İki yıldır Türkiye pazarında aktif olarak çalışmalarını yürüten SecurityScorecard, BThaber dijital etkinliğinde hem farklı sektör şirketlinin deneyimlerini paylaşmasına imkan sundu hem de SecurityScorecard’ı farklı kılan özellikleri paylaştı. 20 Ekim’de düzenlenen dijital etkinlikte BTHABER Şirketler Grubu Başkanı Murat Göçe‘nin açılış konuşmasının ardından sözü SecurityScorecard Uluslararası Satışlar Başkanı Matthew McKenna aldı. “Trust but Verify: How to Drive a Smart, Strategic, and Scalable Third-Party Risk Management Program” başlıklı sunumuyla McKenna, üçüncü parti risk yönetimi programının önemine, siber güvenlik ve kurumsal sürdürülebilirlik politikalarının devamlılığı adına gerekliliğine dikkat çekti. McKenna, pandemi ile birlikte güvenliğin ve kurumsal bilişim mimarisinin değişiminin, doğal olarak üçüncü partilerle işbirliklerini etkilediğini de hatırlattı. “Intertech Security Score Card Deneyimi” başlıklı sohbeti Murat Göçe yönetti. Katılımcılar ise SecurityScorecard Türkiye Satış ve İş Geliştirme Direktörü Ayşin Gök, Intertech Bilgi Güvenliği ve BT Risk Yönetimi Lideri Burak Dündar ve Intertech Bilgi Güvenliği ve BT Risk Yönetimi Mühendisi Ece Naz Yurdakul oldu.
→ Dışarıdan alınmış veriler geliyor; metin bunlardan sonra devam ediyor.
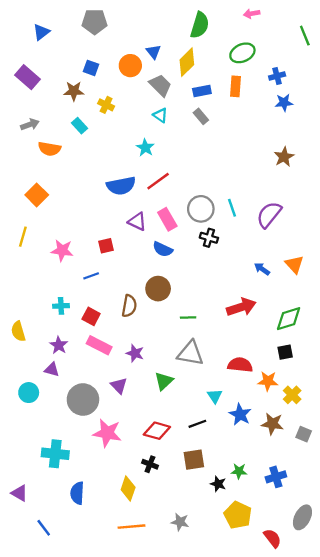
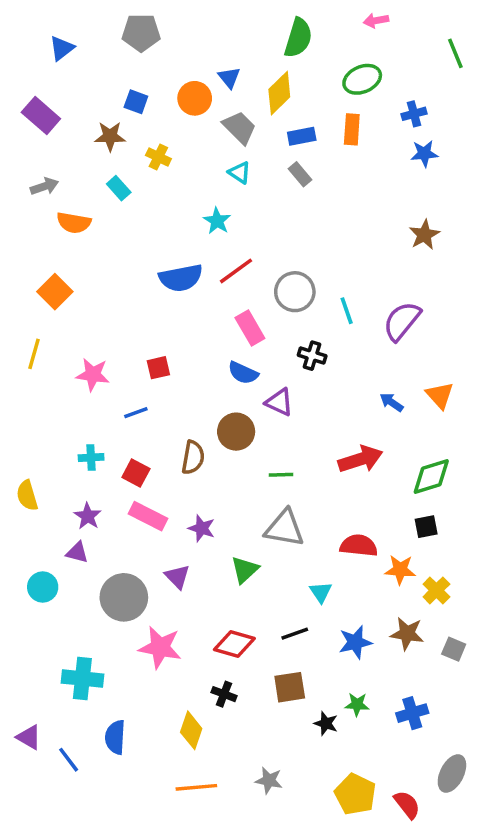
gray circle: (201, 209) -> (295, 292), moved
purple triangle: (137, 222) -> (279, 402), moved
blue star: (240, 415) -> (355, 642), moved, turned 30
yellow pentagon: (238, 515) -> (355, 794), moved
blue line: (44, 528) -> (69, 760), moved

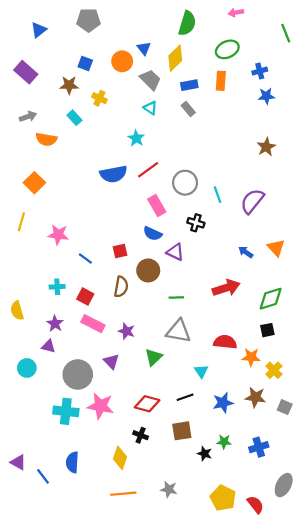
red square: (158, 368) -> (120, 251), moved
blue line: (136, 413) -> (85, 259), turned 56
cyan cross: (82, 679) -> (66, 411), moved

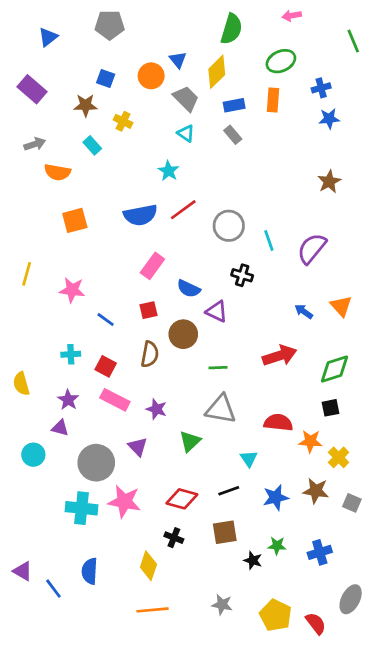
orange square: (34, 183) -> (75, 220), moved, turned 30
pink rectangle: (157, 205) -> (152, 266), moved, turned 66
gray star: (169, 489) -> (222, 605), moved

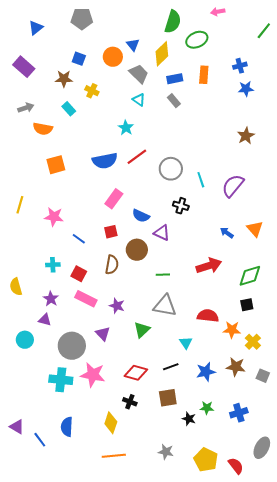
green line: (353, 41) -> (264, 31), turned 60
green ellipse: (281, 61) -> (197, 40), moved

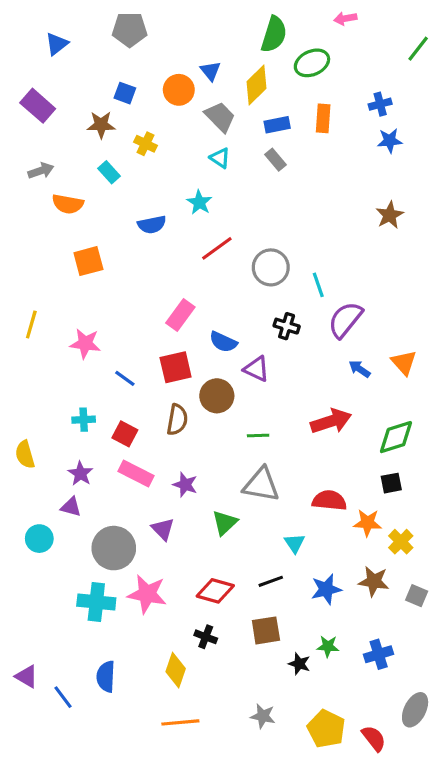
blue semicircle: (105, 161) -> (152, 225), moved, size x0.7
purple semicircle: (233, 186) -> (345, 320), moved
red square: (111, 232) -> (176, 367), size x1.5

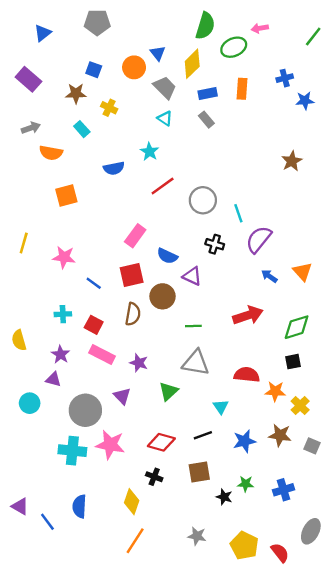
pink arrow: (345, 18) -> (260, 28), moved
blue star: (390, 141) -> (305, 101), moved
orange line: (180, 722) -> (135, 541), turned -52

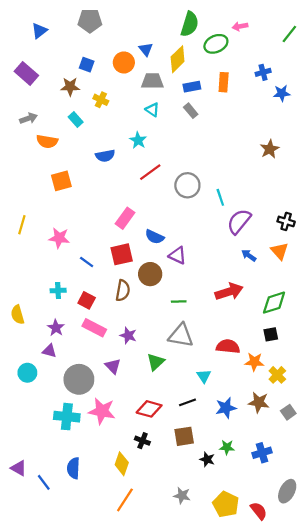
gray trapezoid: (165, 88) -> (152, 81), turned -45
black cross: (215, 244) -> (286, 221), moved
gray square: (312, 446) -> (288, 412), turned 32

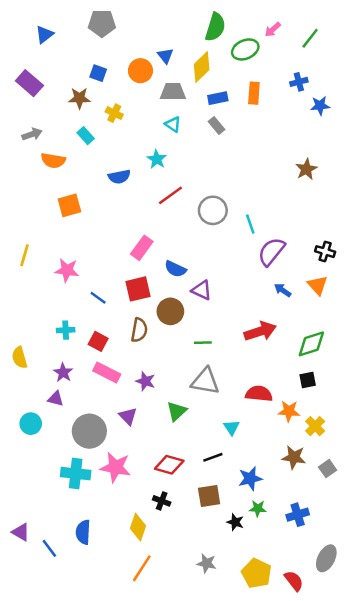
pink arrow: (240, 26) -> (273, 30), turned -32
green line: (289, 34) -> (310, 38), moved
blue star: (226, 408) -> (250, 479), moved

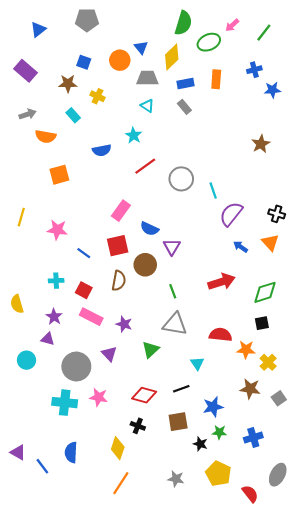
purple triangle: (202, 290) -> (172, 247), turned 36
green line: (203, 343) -> (173, 291), turned 72
pink star: (116, 467) -> (99, 397), size x0.7
yellow pentagon: (256, 573) -> (218, 474), moved

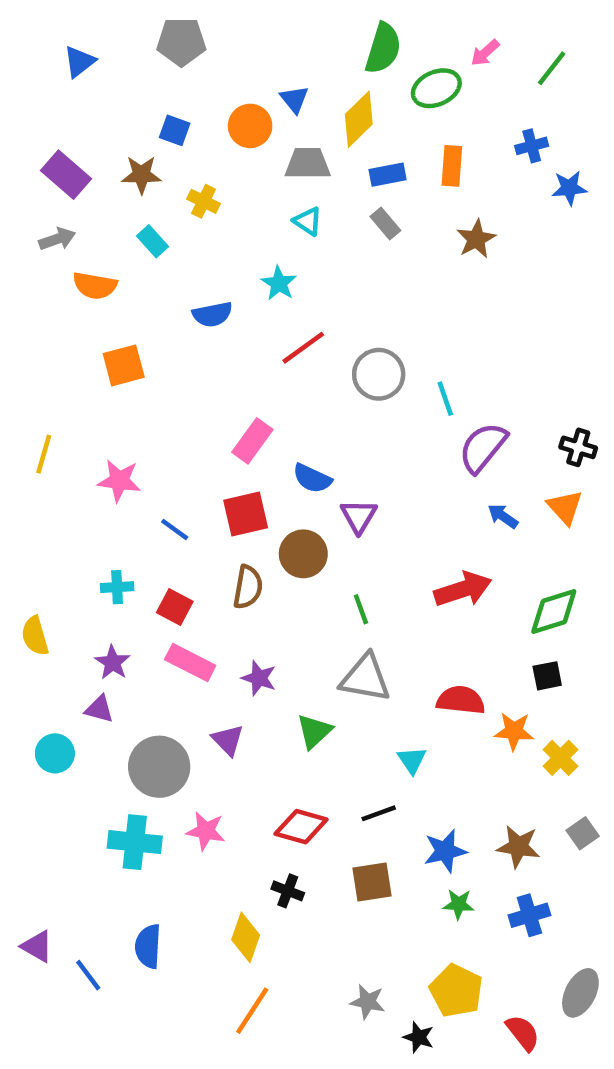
purple rectangle: (25, 71) -> (66, 175), moved
brown star: (261, 144) -> (476, 239), moved
brown star: (250, 389) -> (518, 847), moved
black star: (200, 444) -> (419, 1037), moved

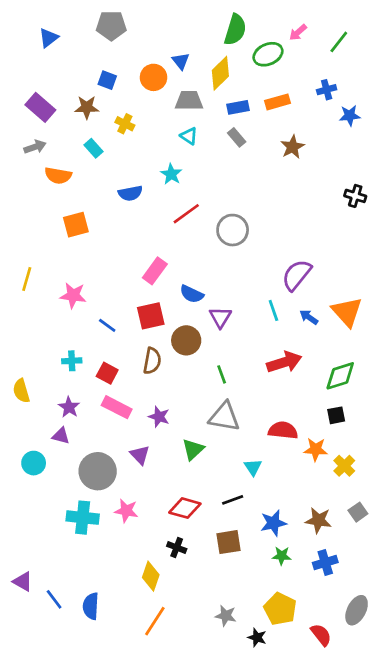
orange rectangle: (452, 166) -> (278, 102), turned 70
cyan line: (445, 399) -> (273, 310), moved
black cross: (578, 447) -> (355, 196), moved
orange triangle: (565, 507) -> (347, 312), size x1.4
blue semicircle: (148, 946) -> (91, 606), moved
Göçe’nin sorusu üzerine Ayşin Gök, SecurityScorecard yapısını şöyle anlattı:
“SecurityScorecard; kurumların, organizasyonların, çalıştıkları üçüncü tarafların, paydaşların kullandığı bir kart. Üçüncü taraflar ise şirketlerin faaliyetlerinin geliştirilmesine aktif olarak destek veren dış destek aldıkları firmalar. Bunları; acenteler, distribütörler, yükleniciler, bayiler ve onların bağlı olduğu ekosistemler olarak tanımlayabiliriz. SecurityScorecard, hem kurumların kendilerini, hem de üçüncü taraflardaki risk analizlerini yapan üçüncü parti bir risk ölçüm platformu. Platform, 360 derece bakış açısı ve tamamen pasif bir taramayla teknik, uluslararası standart uyum süreçlerine göre analiz yaparak bunu skorlayan bir ölçme aracı. Platform tamamen açık veriler üzerinden hareket ediyor. Üçüncü partilerin bu tip bir risk ölçümleme aracından geçirilmesi gerekiyor. Bu firmalar çalıştıkları ekosistemleri çok daha anlık, sürekli takip edebilecekler, hızlı aksiyon alabilecekler. Firmaların kabul edilme süreçlerinde teknik yeterliliğine bakıldığı gibi, artık siber güvenlik duruşlarına da bakılması gerekiyor. Bu tip bir program insan hatasının önüne geçiyor.”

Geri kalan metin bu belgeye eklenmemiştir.